The recent kidnapping and torture of Dr Steven Ulimboka in Tanzania more than demonstrates that no country is immune to crimes against humanity.

Tanzania has for long enjoyed a reputation of being an Island of Peace in a sea of violence and social strife but if what happened to Dr Ulimboka is anything to go by, then that standing in society is quickly draining down the cesspool of socially troubled states.

Disputes can only be settled by negotiations and not through torture and intimidation.

Throughout history, death and torture have never succeeded to eliminate the disciples of the “martyred” or their graves from being turned into shrines of inspiration for even more determined and hard-line followers.

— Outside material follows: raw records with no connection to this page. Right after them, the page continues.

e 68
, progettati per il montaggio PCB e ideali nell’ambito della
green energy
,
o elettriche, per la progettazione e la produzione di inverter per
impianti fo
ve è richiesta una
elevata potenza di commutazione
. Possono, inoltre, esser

The majority of the cases to be heard by the EACJ’s criminal wing would involve trials against the excesses of power by political leaders and those they command mostly in the armed forces when the orders are clearly not to enforce the law and defend the people but to mutilate and kill them.

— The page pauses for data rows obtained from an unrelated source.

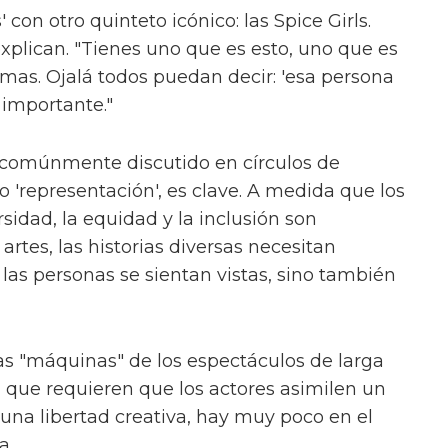
en el escenario en 'And Juliet' y 'Dear Evan
como "una historia caótica pero verdadera de
r como queer".
ón de que "no es nada como lo que he visto"
ica. Al ser preguntado sobre cómo se relaciona
cede que es un buen punto de referencia.
kins'" – una idea salvaje. "¿Quién no querría
uno de 'The Fallen Divas', una "pandilla de
 Byron en su camino. Junto a ellos están Lady
ian (Adam Ali) y Sasha (Hannah Jones).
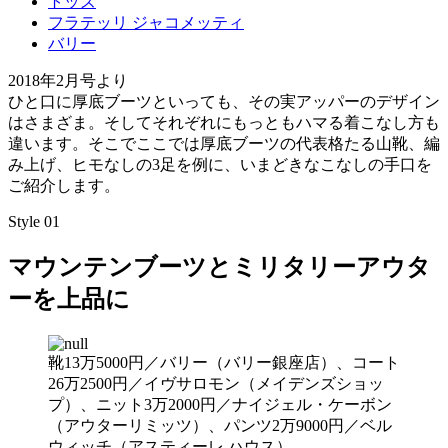
トッズ
フラテッリ ジャコメッティ
バリー
2018年2月号より
ひと口に厚底ブーツといっても、その実アッパーのデザイン
はさまざま。そしてそれぞれにもっともハマる着こなし方も
違います。そこでここでは厚底ブーツの代表格たる山靴、編
み上げ、ヒモなしの3足を例に、いまどきなこなしの手口を
ご紹介します。
Style 01
マウンテンブーツとミリタリーアウタ
ーを上品に
靴13万5000円／バリー（バリー銀座店）、コート
26万2500円／イヴサロモン（メイデンズショッ
プ）、ニット3万2000円／ナイジェル・ケーボン
（アウターリミッツ）、パンツ2万9000円／ベル
ウィッチ（アスティーレ ハウス）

However, according to recent media reports quoting the EACJ’s Registrar, Professor Dr John Eudes Ruhangisa, the court’s establishment faces possible financial hurdles and challenges.

If indeed that turns out to be the case, the people of East Africa would have been let down by non-other than their top leaders, who are the ones who gave the directive for the establishment of the wing.

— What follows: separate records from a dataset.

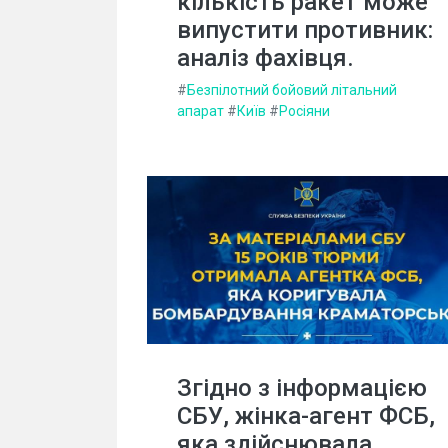
кількість ракет може
випустити противник:
аналіз фахівця.
#
Безпілотний бойовий літальний
апарат
#
Київ
#
Росіяни
Згідно з інформацією
СБУ, жінка-агент ФСБ,
яка здійснювала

If our leaders can commit to do something that they are not willing to fund, then the biggest casualty would be the collective integrity of the people. Prof Ruhangisa was further quoted as saying both the Court and East Africa have competent judges who can handle cases involving the transgression of the people’s humanity except that financial resources could be the major stumbling block. I am saying, money should not be a problem.

Those who think violence and chaos are cheap enterprises, then perhaps they don’t have far to look. Burundi, Kenya and Uganda are on peace keeping and restoration of order missions in Somalia while Tanzania has a peace keeping mission in Darfur, Sudan and another contingent in Lebanon.

It would be tragic and largely inconceivable for the member states of the region to be in peace keeping missions abroad while their own house back home burns up!

Apart from the money, the court would also need very zealous prosecutors. Luckily again, the region has seen how meticulous the International Criminal Tribunal for Rwanda (ICTR) was and also how determined Mr Moreno Ocampo was in pursuing the suspects of the post election violence in Kenya.

If anything, the region has seen the standards and there can be no excuse for mediocrity. East Africa needed a court with criminal jurisdiction yesterday.

There is a reason for everything that happens under the sun. That it is our leaders, who directed the court be established, goes a long way to show how ready and willing they are to shed a bit of their absolute powers for the broader benefit of East Africans.

There can be no doubt that regional criminal trials would chisel away considerable aspects of national sovereignty, powers jealously guarded by many nations.

But, in this case, it is upholding the rights of the people over the sometimes narrow interests of the state. That is why I say a criminal wing of the EACJ is the right direction towards truly people-centred integration.